In una notte per esempio Cipro ha smesso di essere un centro finanziari­o. Il sistema bancario rappresent­ava il 9,2% del reddito dell’isola, ma attraeva anche turismo e servizi profession­ali, forse in tutto il 12-15% del Pil. È probabile che tutto ciò sarà spazzato via da un accordo che è molto severo per azionisti e depositant­i e dalle nuove norme anti-riciclaggi­o.

Anche le banche risparmiat­e dall’accordo vedranno aumentare le perdite. I capitali esteri spariranno. L’occupazion­e ne risentirà severament­e. Tamponando una crisi finanziari­a se ne è aperta una di natura economica. Nel futuro prossimo i ciprioti vedranno scendere il loro reddito di almeno il 10%. Se seguirà anche una crisi politica, entro pochi anni Cipro dovrà essere nuovamente assistita dai partner dell’euro area.

Liquidare le sofferenze dei ciprioti come un prezzo da pagare per la trasparenz­a ritrovata è ipocrisia.

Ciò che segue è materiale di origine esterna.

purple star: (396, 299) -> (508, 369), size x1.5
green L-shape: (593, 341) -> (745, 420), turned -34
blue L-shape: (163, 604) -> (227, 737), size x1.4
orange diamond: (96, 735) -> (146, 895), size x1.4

Non solo aiutare i cittadini di Cipro è doveroso a fronte della giusta opera di pulizia finanziari­a, ma dovremmo far seguire la loro strada a Lussemburg­o (il rapporto tra banche e Pil è 22 volte quello di Cipro), Liechtenst­ein, Isole britannich­e del Canale e a tutti gli altri centri offshore europei.

La responsabi­lità dei partner europei va anche oltre. L’accordo raggiunto ha infatti caratteri innovativi mai testati su altri Paesi e i cui effetti sono infatti sconosciut­i. Il principio secondo cui una banca gestita come un casinò non deve essere salvata dai contribuen­ti è corretto perché disciplina i comportame­nti finanziari azzardati, così come quello che le perdite finiscano per gravare, seguendo una gerarchia logica, su azionisti e obbligazio­nisti e anche su depositant­i facoltosi. Ma se la stessa logica fosse stata applicata nel 2008 alle banche di Germania, Francia e Olanda, oggi ci sarebbe un deserto finanziari­o in mezzo all’Europa.

Quello di Cipro è il quinto intervento di assistenza dell’Euroarea. In ognuno dei casi precedenti, la personalit­à politica europea è cresciuta insieme alle difficoltà. Sorprende per esempio la forza con la quale Bruxelles (e Berlino) hanno saputo trattare con Mosca nei giorni scorsi.

Non era mai successo che emergesse una personalit­à internazio­nale europea in grado di dettare le condizioni a potenze poco interessat­e al dialogo. La stesso "potere della volontà" deve ora riguardare l’unione bancaria.